Physics Events
[PAST EVENT] Steven Goldenberg, Computer Science - PhD Defense
Abstract:
The Singular Value Decomposition (SVD) is one of the most fundamental matrix factorizations in linear algebra. As a generalization of the eigenvalue decomposition, the SVD is essential for a wide variety of fields including statistics, signal and image processing, chemistry, quantum physics and even weather prediction. The methods for numerically computing the SVD mostly fall under three main categories: full, partial, and streaming. Full SVD methods focus on solving the problem in its entirety, making them suitable for smaller dense matrices where the computation cost is tractable. On the other end of the spectrum, streaming methods provide an "on-line" algorithm that computes an approximate SVD on large datasets by analyzing small chunks of the data at a time, which limits their overall accuracy. Partial SVD solvers fill in the large gap between these two extremes by providing accurate solutions for a subset of singular values on large (often sparse) matrices.
In this dissertation, we focus on the development of fast, flexible, and robust partial SVD solvers. We first introduce a novel solver, GKD, based on the Golub-Kahan and Davidson methods and demonstrate its performance and ability to produce accurate solutions on difficult problems through comparisons with the PRIMME software package. Then, we investigate the use of flexible stopping criteria for GKD and other SVD solvers that are tailored to specific applications. Finally, we analyze the effect of SVD stopping criteria on matrix completion algorithms.
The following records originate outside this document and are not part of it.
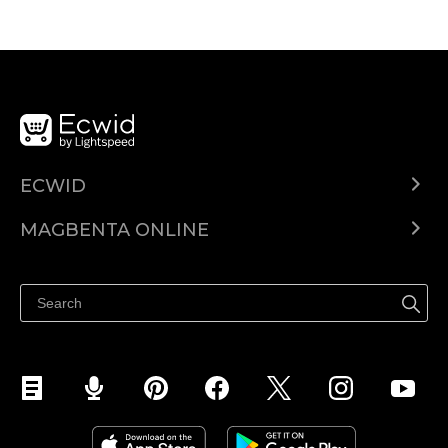
ECWID
Ecwid.com
MAGBENTA ONLINE
Help center
Ibenta kahit saan
Ibenta sa Facebook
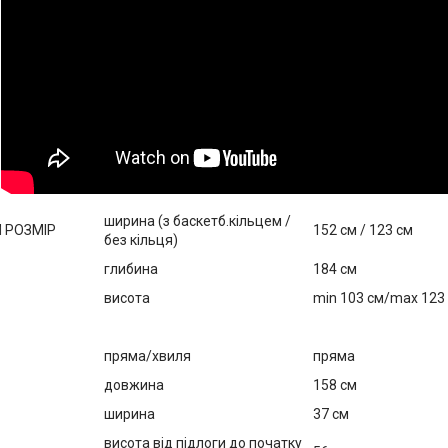
ширина (з баскетб.кільцем /
 РОЗМІР
152 см / 123 см
без кільця)
глибина
184 см
висота
min 103 см/max 123
пряма/хвиля
пряма
довжина
158 см
ширина
37 см
висота від підлоги до початку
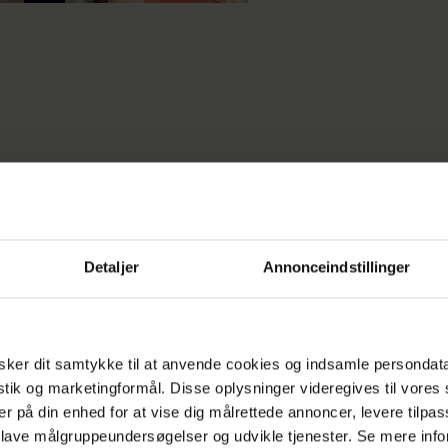
en Pernille Rosendahl har sat sin lejlighed på Ves
 til salg og kan med lidt held score en millionge
Detaljer
Annonceindstillinger
ver boligmediet
Boliga.dk
.
Pernille Rosendahl tidligere afsløret, at grunden ti
ker dit samtykke til at anvende cookies og indsamle persondat
istik og marketingformål. Disse oplysninger videregives til vore
n og kæresten, politikeren Kristian Jensen, gerne v
er på din enhed for at vise dig målrettede annoncer, levere tilpas
ste fælles hjem.
 lave målgruppeundersøgelser og udvikle tjenester. Se mere inf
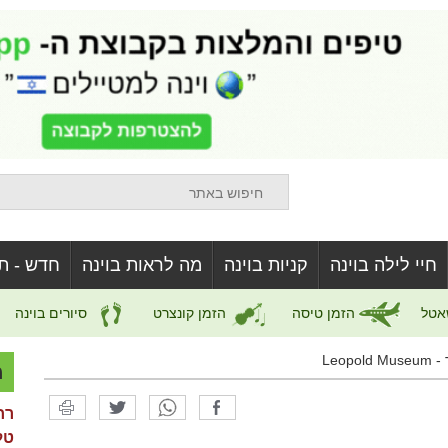
חיי לילה בוינה
קניות בוינה
מה לראות בוינה
חדש - ת
אטל
הזמן טיסה
הזמן קונצרט
סיורים בוינה
Leop
מ
רח
טל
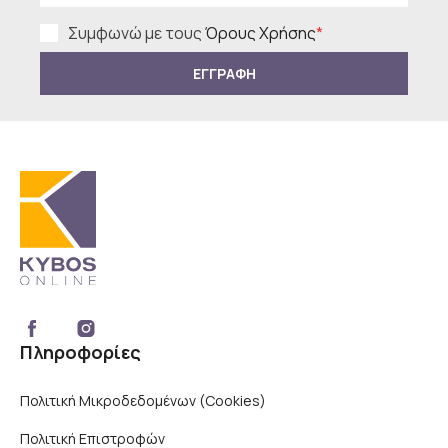
Συμφωνώ με τους
Όρους Χρήσης
*
ΕΓΓΡΑΦΗ
Πληροφορίες
Πολιτική Μικροδεδομένων (Cookies)
Πολιτική Επιστροφών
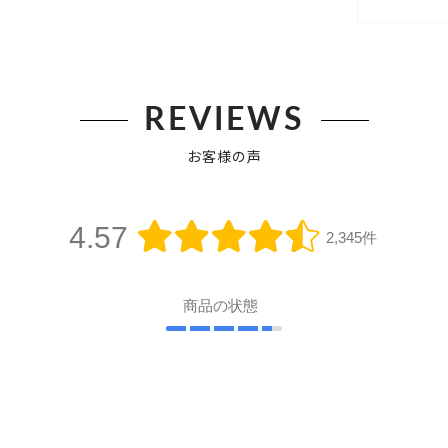
REVIEWS
お客様の声
4.57
2,345件
商品の状態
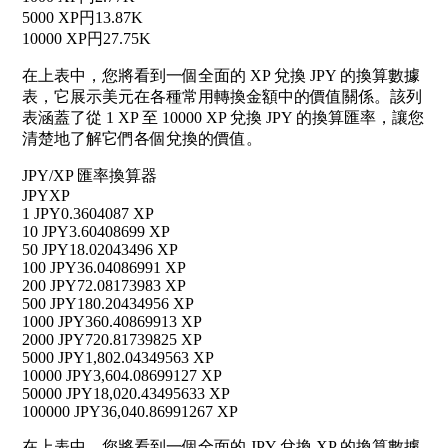
5000 XP
円13.87K
10000 XP
円27.75K
在上表中，您將看到一個全面的 XP 兌換 JPY 的換算數據
表，它展示美元在各種常用轉換金額中的價值關係。該列
表涵蓋了從 1 XP 至 10000 XP 兌換 JPY 的換算匯率，讓您
清楚地了解它們各個兌換的價值。
JPY/XP 匯率換算器
JPY
XP
1 JPY
0.3604087 XP
10 JPY
3.60408699 XP
50 JPY
18.02043496 XP
100 JPY
36.04086991 XP
200 JPY
72.08173983 XP
500 JPY
180.20434956 XP
1000 JPY
360.40869913 XP
2000 JPY
720.81739825 XP
5000 JPY
1,802.04349563 XP
10000 JPY
3,604.08699127 XP
50000 JPY
18,020.43495633 XP
100000 JPY
36,040.86991267 XP
在上表中，您將看到一個全面的 JPY 兌換 XP 的換算數據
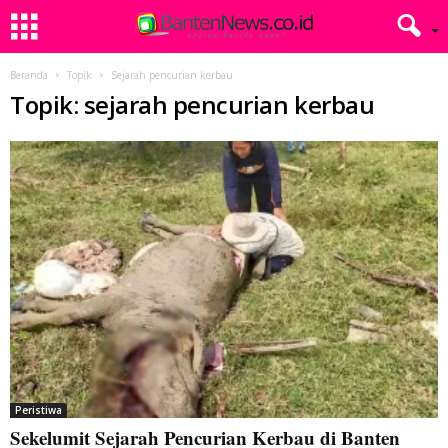
Beranda
Topik
Sejarah pencurian kerbau
Topik: sejarah pencurian kerbau
Peristiwa
Sekelumit Sejarah Pencurian Kerbau di Banten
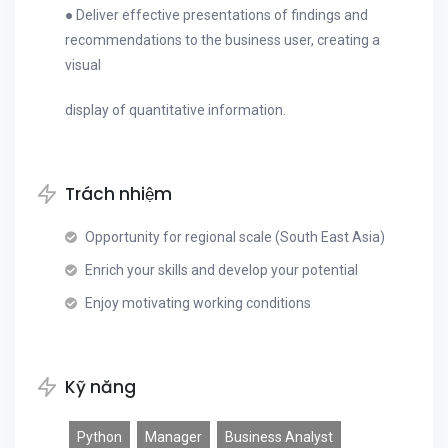
● Deliver effective presentations of findings and
recommendations to the business user, creating a
visual
display of quantitative information.
Trách nhiệm
Opportunity for regional scale (South East Asia)
Enrich your skills and develop your potential
Enjoy motivating working conditions
Kỹ năng
Python
Manager
Business Analyst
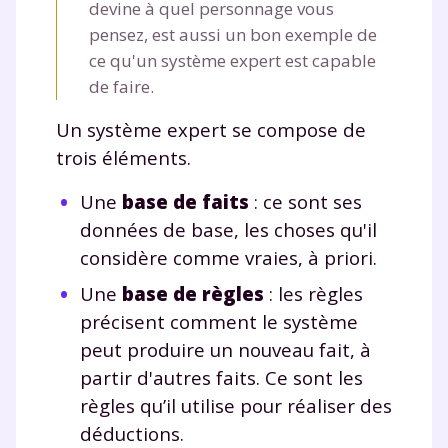
devine à quel personnage vous
pensez, est aussi un bon exemple de
ce qu'un système expert est capable
de faire.
Un système expert se compose de
trois éléments.
Une
base de faits
: ce sont ses
données de base, les choses qu'il
considère comme vraies, à priori.
Une
base de règles
: les règles
précisent comment le système
peut produire un nouveau fait, à
partir d'autres faits. Ce sont les
règles qu’il utilise pour réaliser des
déductions.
In total, this work has enhanced the landscape of large scale SVD solvers by providing a novel, efficient SVD algorithm, as well as the implementation of a flexible framework for stopping criteria that can be adapted to study and solve a diverse set of problems.
Bio:
Steven Goldenberg is a Ph.D. candidate in the Department of Computer Science at William & Mary. He is advised by Dr. Andreas Stathopoulos in the field of numerical linear algebra. He has published work in the SIAM Journal on Scientific Computing and has presented award-winning research at the Copper Mountain Conference on Iterative Methods. Prior to his Ph.D. studies, Steven Goldenberg received his Master's in Computer Science from William & Mary in 2017, and his Bachelor's in Mathematics from Johns Hopkins University in 2010.